*MATERIAL FOR THIS TASK*
--*--
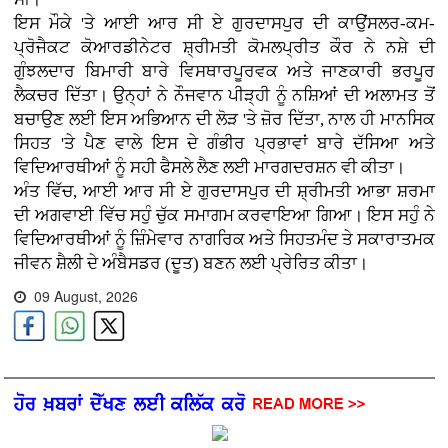
ਇਸ ਮੌਕੇ 'ਤੇ ਆਈ ਆਰ ਸੀ ਏ ਗੁਰਦਾਸਪੁਰ ਦੀ ਕਾਉਂਸਲਰ-ਕਮ-
ਪ੍ਰੋਜੈਕਟ ਕੋਆਰਡੀਨੇਟਰ ਸ਼੍ਰੀਮਤੀ ਕੋਮਲਪ੍ਰੀਤ ਕੌਰ ਨੇ ਨਸ਼ੇ ਦੀ
ਗੁੰਝਲਦਾਰ ਬਿਮਾਰੀ ਬਾਰੇ ਵਿਸਥਾਰਪੂਰਵਕ ਅਤੇ ਜਾਣਕਾਰੀ ਭਰਪੂਰ
ਲੈਕਚਰ ਦਿੱਤਾ। ਉਨ੍ਹਾਂ ਨੇ ਨੌਜਵਾਨ ਪੀੜ੍ਹੀ ਨੂੰ ਨਸ਼ਿਆਂ ਦੀ ਅਲਾਮਤ ਤੋਂ
ਬਚਾਉਣ ਲਈ ਇਸ ਅਭਿਆਨ ਦੀ ਲੋੜ 'ਤੇ ਜ਼ੋਰ ਦਿੱਤਾ, ਨਾਲ ਹੀ ਮਾਨਸਿਕ
ਸਿਹਤ 'ਤੇ ਪੈਣ ਵਾਲੇ ਇਸ ਦੇ ਗੰਭੀਰ ਪ੍ਰਭਾਵਾਂ ਬਾਰੇ ਦੱਸਿਆ ਅਤੇ
ਵਿਦਿਆਰਥੀਆਂ ਨੂੰ ਸਹੀ ਫੈਸਲੇ ਲੈਣ ਲਈ ਮਾਰਗਦਰਸ਼ਨ ਵੀ ਕੀਤਾ।
ਅੰਤ ਵਿੱਚ, ਆਈ ਆਰ ਸੀ ਏ ਗੁਰਦਾਸਪੁਰ ਦੀ ਸ਼੍ਰੀਮਤੀ ਆਭਾ ਸ਼ਰਮਾ
ਦੀ ਅਗਵਾਈ ਵਿੱਚ ਸਹੁੰ ਚੁੱਕ ਸਮਾਗਮ ਕਰਵਾਇਆ ਗਿਆ। ਇਸ ਸਹੁੰ ਨੇ
ਵਿਦਿਆਰਥੀਆਂ ਨੂੰ ਜ਼ਿੰਮੇਵਾਰ ਨਾਗਰਿਕ ਅਤੇ ਸਿਹਤਮੰਦ ਤੇ ਸਕਾਰਾਤਮਕ
ਜੀਵਨ ਸ਼ੈਲੀ ਦੇ ਅੰਬੈਸਡਰ (ਦੂਤ) ਬਣਨ ਲਈ ਪ੍ਰੇਰਿਤ ਕੀਤਾ।
09 August, 2026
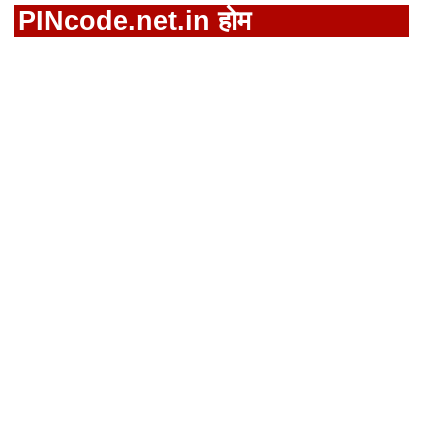
PINcode.net.in होम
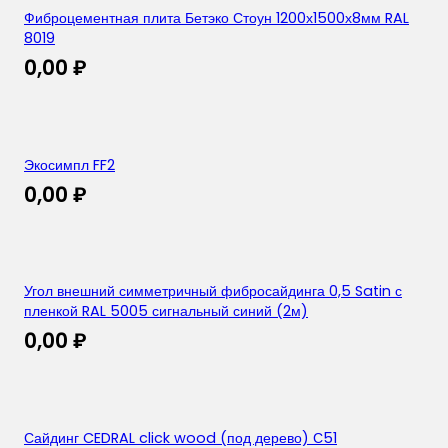
Фиброцементная плита Бетэко Стоун 1200х1500х8мм RAL
8019
0,00
₽
Экосимпл FF2
0,00
₽
Угол внешний симметричный фибросайдинга 0,5 Satin с
пленкой RAL 5005 сигнальный синий (2м)
0,00
₽
Сайдинг CEDRAL click wood (под дерево) С51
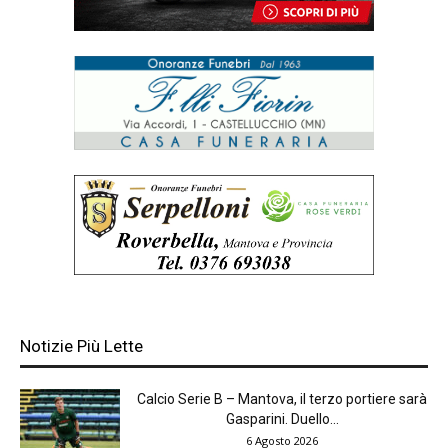
Notizie Più Lette
Calcio Serie B – Mantova, il terzo portiere sarà
Gasparini. Duello...
6 Agosto 2026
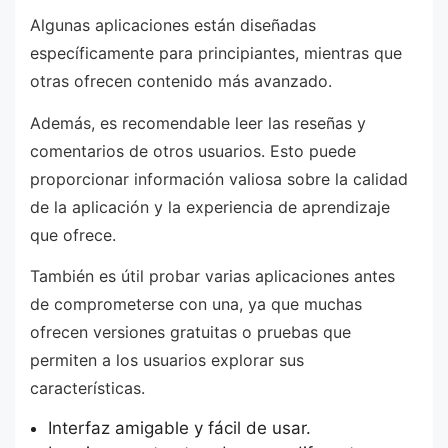
Algunas aplicaciones están diseñadas
específicamente para principiantes, mientras que
otras ofrecen contenido más avanzado.
Además, es recomendable leer las reseñas y
comentarios de otros usuarios. Esto puede
proporcionar información valiosa sobre la calidad
de la aplicación y la experiencia de aprendizaje
que ofrece.
También es útil probar varias aplicaciones antes
de comprometerse con una, ya que muchas
ofrecen versiones gratuitas o pruebas que
permiten a los usuarios explorar sus
características.
Interfaz amigable y fácil de usar.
--*--
Reproduce the data exactly, please, and omit its pictures.

ਇਸ ਮੌਕੇ 'ਤੇ ਆਈ ਆਰ ਸੀ ਏ ਗੁਰਦਾਸਪੁਰ ਦੀ ਕਾਉਂਸਲਰ-ਕਮ-
ਪ੍ਰੋਜੈਕਟ ਕੋਆਰਡੀਨੇਟਰ ਸ਼੍ਰੀਮਤੀ ਕੋਮਲਪ੍ਰੀਤ ਕੌਰ ਨੇ ਨਸ਼ੇ ਦੀ
ਗੁੰਝਲਦਾਰ ਬਿਮਾਰੀ ਬਾਰੇ ਵਿਸਥਾਰਪੂਰਵਕ ਅਤੇ ਜਾਣਕਾਰੀ ਭਰਪੂਰ
ਲੈਕਚਰ ਦਿੱਤਾ। ਉਨ੍ਹਾਂ ਨੇ ਨੌਜਵਾਨ ਪੀੜ੍ਹੀ ਨੂੰ ਨਸ਼ਿਆਂ ਦੀ ਅਲਾਮਤ ਤੋਂ
ਬਚਾਉਣ ਲਈ ਇਸ ਅਭਿਆਨ ਦੀ ਲੋੜ 'ਤੇ ਜ਼ੋਰ ਦਿੱਤਾ, ਨਾਲ ਹੀ ਮਾਨਸਿਕ
ਸਿਹਤ 'ਤੇ ਪੈਣ ਵਾਲੇ ਇਸ ਦੇ ਗੰਭੀਰ ਪ੍ਰਭਾਵਾਂ ਬਾਰੇ ਦੱਸਿਆ ਅਤੇ
ਵਿਦਿਆਰਥੀਆਂ ਨੂੰ ਸਹੀ ਫੈਸਲੇ ਲੈਣ ਲਈ ਮਾਰਗਦਰਸ਼ਨ ਵੀ ਕੀਤਾ।
ਅੰਤ ਵਿੱਚ, ਆਈ ਆਰ ਸੀ ਏ ਗੁਰਦਾਸਪੁਰ ਦੀ ਸ਼੍ਰੀਮਤੀ ਆਭਾ ਸ਼ਰਮਾ
ਦੀ ਅਗਵਾਈ ਵਿੱਚ ਸਹੁੰ ਚੁੱਕ ਸਮਾਗਮ ਕਰਵਾਇਆ ਗਿਆ। ਇਸ ਸਹੁੰ ਨੇ
ਵਿਦਿਆਰਥੀਆਂ ਨੂੰ ਜ਼ਿੰਮੇਵਾਰ ਨਾਗਰਿਕ ਅਤੇ ਸਿਹਤਮੰਦ ਤੇ ਸਕਾਰਾਤਮਕ
ਜੀਵਨ ਸ਼ੈਲੀ ਦੇ ਅੰਬੈਸਡਰ (ਦੂਤ) ਬਣਨ ਲਈ ਪ੍ਰੇਰਿਤ ਕੀਤਾ।
09 August, 2026
PINcode.net.in होम
Фиброцементная плита Бетэко Стоун 1200х1500х8мм RAL
8019
0,00
₽
Экосимпл FF2
0,00
₽
Угол внешний симметричный фибросайдинга 0,5 Satin с
пленкой RAL 5005 сигнальный синий (2м)
0,00
₽
Сайдинг CEDRAL click wood (под дерево) С51
Notizie Più Lette
Calcio Serie B – Mantova, il terzo portiere sarà
Gasparini. Duello...
6 Agosto 2026
Algunas aplicaciones están diseñadas
específicamente para principiantes, mientras que
otras ofrecen contenido más avanzado.
Además, es recomendable leer las reseñas y
comentarios de otros usuarios. Esto puede
proporcionar información valiosa sobre la calidad
de la aplicación y la experiencia de aprendizaje
que ofrece.
También es útil probar varias aplicaciones antes
de comprometerse con una, ya que muchas
ofrecen versiones gratuitas o pruebas que
permiten a los usuarios explorar sus
características.
Interfaz amigable y fácil de usar.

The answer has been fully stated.